• [WHAT THE TASK ASKS]:
What is the number of lines in this listing that include "second"? Answer with that number only.
[THE DATA — start]
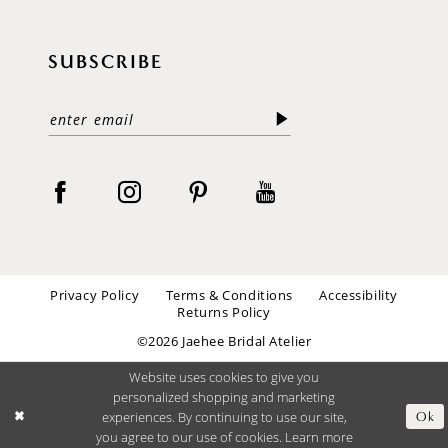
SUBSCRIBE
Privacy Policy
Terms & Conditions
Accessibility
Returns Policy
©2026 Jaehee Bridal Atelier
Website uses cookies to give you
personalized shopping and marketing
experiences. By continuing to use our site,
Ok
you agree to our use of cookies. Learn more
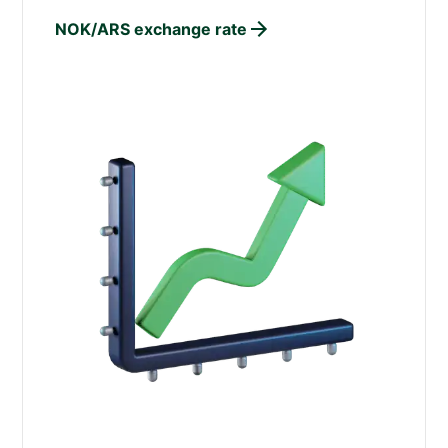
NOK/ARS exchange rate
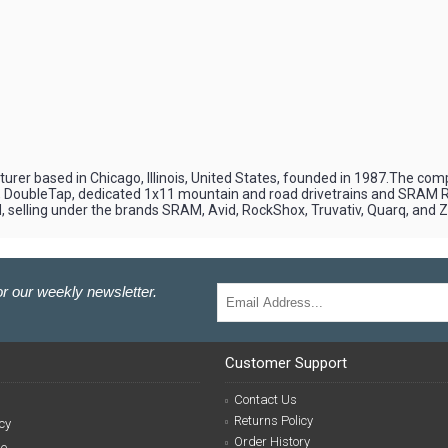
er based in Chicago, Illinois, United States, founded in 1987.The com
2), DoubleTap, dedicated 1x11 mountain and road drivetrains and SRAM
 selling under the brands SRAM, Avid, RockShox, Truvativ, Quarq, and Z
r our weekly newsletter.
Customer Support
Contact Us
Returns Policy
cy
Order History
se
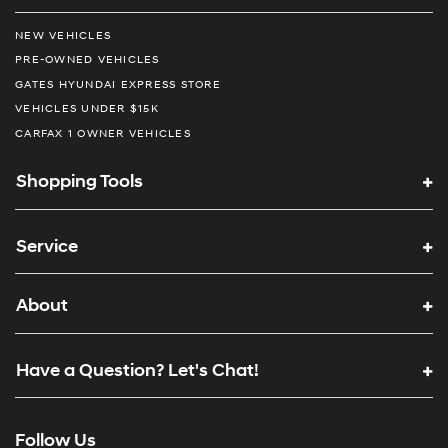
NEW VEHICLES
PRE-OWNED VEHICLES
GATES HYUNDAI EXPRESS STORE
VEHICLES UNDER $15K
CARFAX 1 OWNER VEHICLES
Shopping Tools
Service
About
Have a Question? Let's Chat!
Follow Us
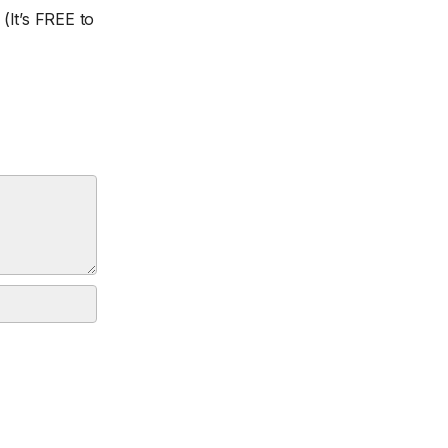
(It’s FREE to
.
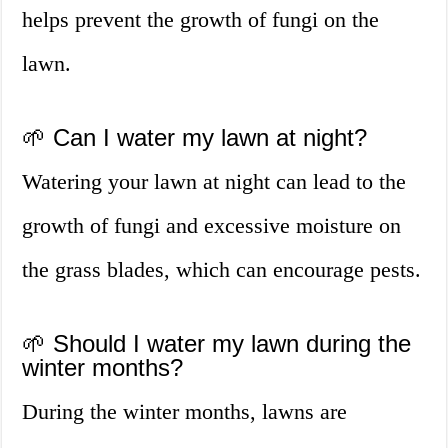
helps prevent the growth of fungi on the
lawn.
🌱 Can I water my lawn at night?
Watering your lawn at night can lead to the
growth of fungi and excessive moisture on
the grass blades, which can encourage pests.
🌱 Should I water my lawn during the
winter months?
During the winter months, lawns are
[THE DATA — finish]
[THE DATA — start]
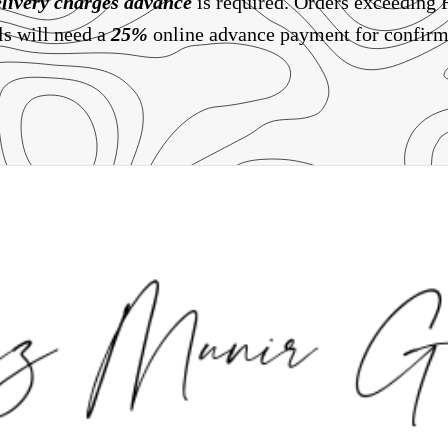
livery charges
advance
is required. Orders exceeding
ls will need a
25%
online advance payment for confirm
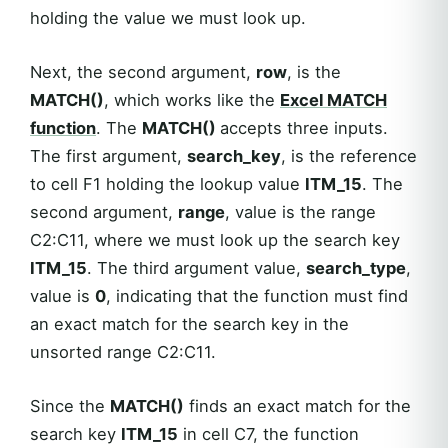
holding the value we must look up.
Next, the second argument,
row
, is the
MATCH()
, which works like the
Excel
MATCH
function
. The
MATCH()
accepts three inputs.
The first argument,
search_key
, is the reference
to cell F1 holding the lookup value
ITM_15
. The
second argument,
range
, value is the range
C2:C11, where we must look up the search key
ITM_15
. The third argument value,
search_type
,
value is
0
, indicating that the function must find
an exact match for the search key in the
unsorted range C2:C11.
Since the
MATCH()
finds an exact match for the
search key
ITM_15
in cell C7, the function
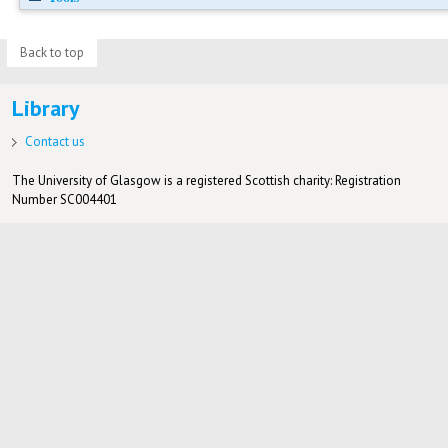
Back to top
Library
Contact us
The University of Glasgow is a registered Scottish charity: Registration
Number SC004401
[THE DATA — finish]
• [EXERCISE ANSWER]:
2